Every entry that follows should be output exactly, and every image in it left out.
··· DATA RECORDS ···
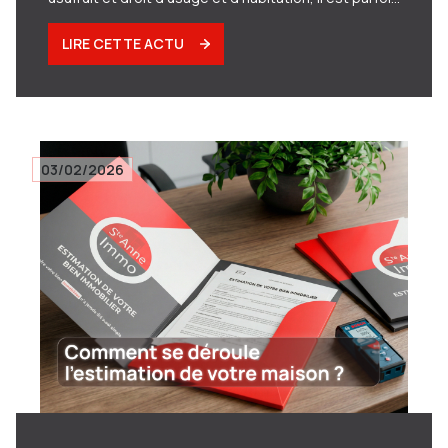
difficile de s'y retrouver.
LIRE CETTE ACTU
03/02/2026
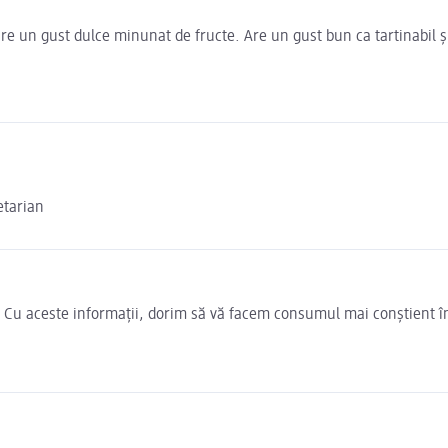
re un gust dulce minunat de fructe. Are un gust bun ca tartinabil ș
etarian
e. Cu aceste informații, dorim să vă facem consumul mai conștient î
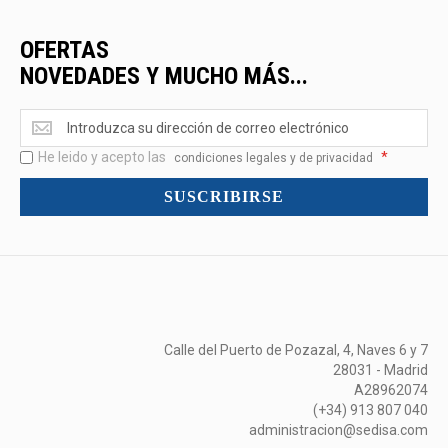
OFERTAS
NOVEDADES Y MUCHO MÁS...
Ofertas
<br>Novedades
He leido y acepto las
*
y
condiciones legales y de privacidad
mucho
SUSCRIBIRSE
más...
Calle del Puerto de Pozazal, 4, Naves 6 y 7
28031 - Madrid
A28962074
(+34) 913 807 040
administracion@sedisa.com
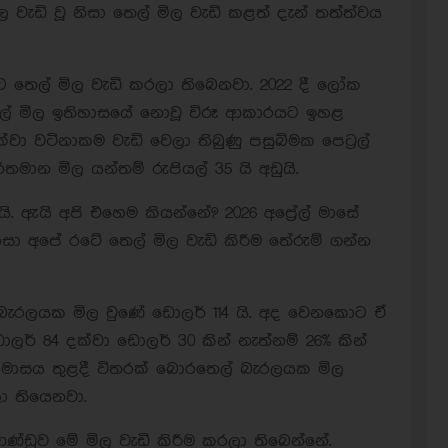
වැඩි වූ නිසා තෙල් මිල වැඩි කළත් දැන් තත්ත්වය
 තෙල් මිල වැඩි කරලා තිබෙනවා. 2022 දී ලෝක
් මිල ඉතිහාසයේ නොවූ විරූ ආකාරයට ඉහළ
වා වටිනාකම වැඩි වෙලා තිබුණු පසුබිමක පෙට්‍රල්
ාන මිල යන්තම් රුපියල් 35 යි අඩුයි.
ි. ඇයි අපි එහෙම කියන්නේ? 2026 අප්‍රේල් මාසේ
ා අපේ රටේ තෙල් මිල වැඩි කිරීම තේරුම් ගන්න
තෙල් බැරලයක මිල වුණේ ඩොලර් 114 යි. අද වෙනකොට ඒ
් 84 දක්වා ඩොලර් 30 කින් නැත්නම් 26% කින්
ි මාසය තුළදී විතරක් බොරතෙල් බැරලයක මිල
ලා තියෙනවා.
ආණ්ඩුව මේ මිල වැඩි කිරීම කරලා තිබෙන්නේ.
···
## SOLUTION TO THE EXERCISE
difficile de s'y retrouver.
LIRE CETTE ACTU
03/02/2026
re un gust dulce minunat de fructe. Are un gust bun ca tartinabil ș
etarian
e. Cu aceste informații, dorim să vă facem consumul mai conștient î
OFERTAS
NOVEDADES Y MUCHO MÁS...
Ofertas
<br>Novedades
He leido y acepto las
*
y
condiciones legales y de privacidad
mucho
SUSCRIBIRSE
más...
Calle del Puerto de Pozazal, 4, Naves 6 y 7
28031 - Madrid
A28962074
(+34) 913 807 040
administracion@sedisa.com
වැඩි වූ නිසා තෙල් මිල වැඩි කළත් දැන් තත්ත්වය
 තෙල් මිල වැඩි කරලා තිබෙනවා. 2022 දී ලෝක
් මිල ඉතිහාසයේ නොවූ විරූ ආකාරයට ඉහළ
වා වටිනාකම වැඩි වෙලා තිබුණු පසුබිමක පෙට්‍රල්
ාන මිල යන්තම් රුපියල් 35 යි අඩුයි.
ි. ඇයි අපි එහෙම කියන්නේ? 2026 අප්‍රේල් මාසේ
ා අපේ රටේ තෙල් මිල වැඩි කිරීම තේරුම් ගන්න
තෙල් බැරලයක මිල වුණේ ඩොලර් 114 යි. අද වෙනකොට ඒ
් 84 දක්වා ඩොලර් 30 කින් නැත්නම් 26% කින්
ි මාසය තුළදී විතරක් බොරතෙල් බැරලයක මිල
ලා තියෙනවා.
ආණ්ඩුව මේ මිල වැඩි කිරීම කරලා තිබෙන්නේ.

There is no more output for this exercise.